At his regular hourly rate, Don had estimated the labor cost of a repair job as $336 and he was paid that amount. However, the job took 4 hours longer that he had estimated and, consequently, he earned $2 per hour less than his regular hourly rate. What was the time Don had estimated for the job, in hours?

A. 28
B. 24
C. 16
D. 14
E. 12

OA B
Here's an algebraic solution:

Let h = # of hours that Don ESTIMATED for the job.
So, h + 4 = ACTUAL # of hours it took Don to complete the job.

So, IF Don, had completed the job in h hours, his RATE would have = $336/h
However, since Don completed the job in h+4 hours, his RATE was actually = $336/(h + 4)
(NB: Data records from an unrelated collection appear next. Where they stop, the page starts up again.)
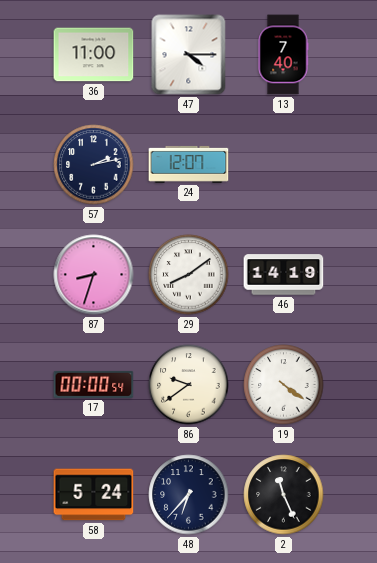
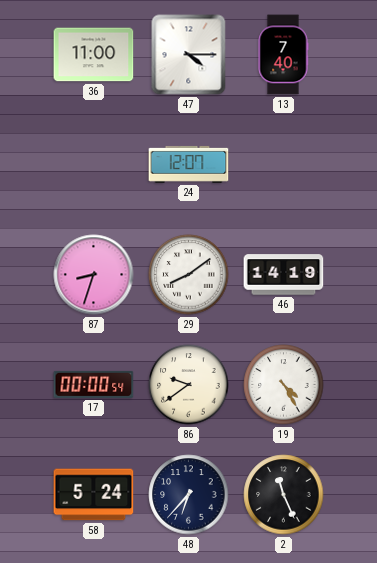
57: 2:13 -> none
19: 4:21 -> 4:25
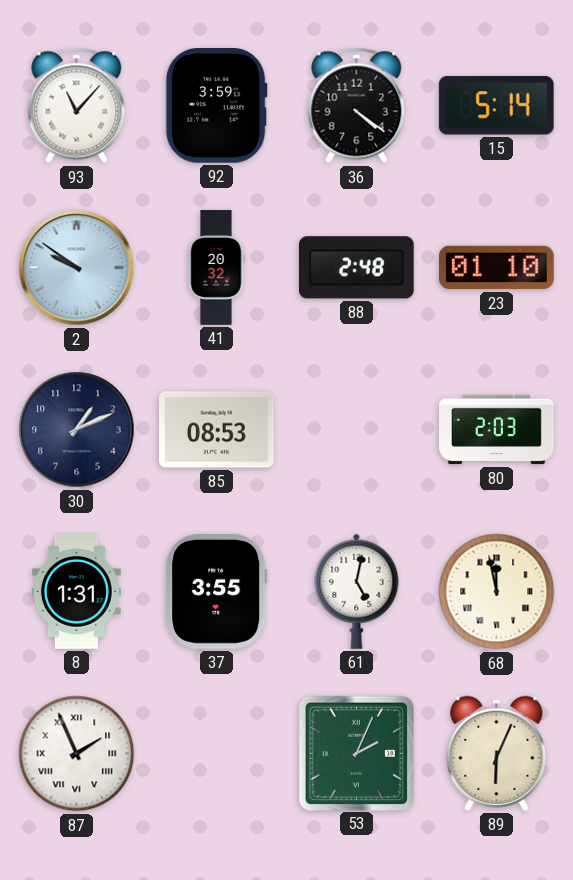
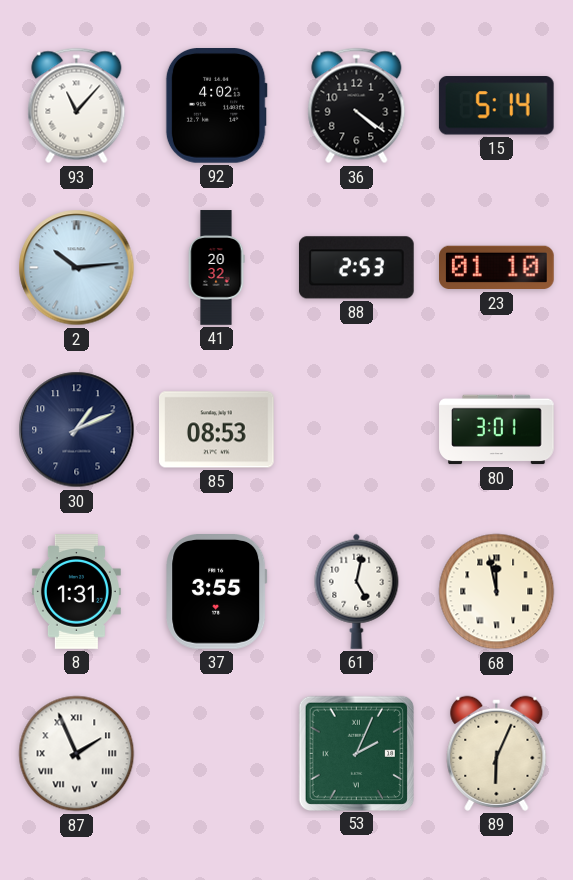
92: 3:59 -> 4:02
2: 9:51 -> 10:14
88: 2:48 -> 2:53
80: 2:03 -> 3:01
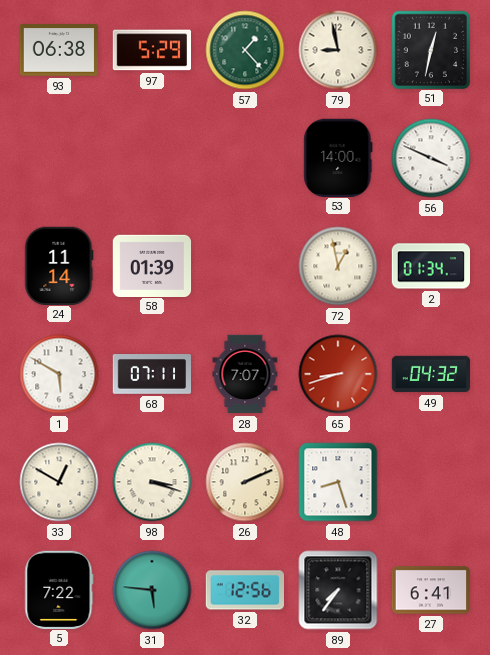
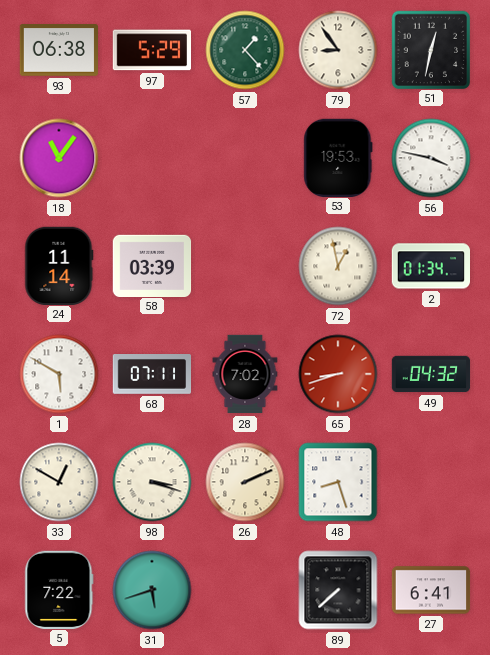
79: 8:58 -> 8:54
18: none -> 11:06
53: 14:00 -> 19:53
56: 3:49 -> 3:47
58: 01:39 -> 03:39
28: 7:07 -> 7:02
31: 5:46 -> 5:42
32: 12:56 -> none
89: 7:36 -> 7:38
...consequently, he earned 2$ per hour less than his regular hourly rate.
In other words, (John's estimated rate) - 2 = (John's actual rate)
So, $336/h - 2 = $336/(h + 4)

ASIDE: since the above equation is a bit of a pain to solve, you might consider plugging in the answer choices to see which one works.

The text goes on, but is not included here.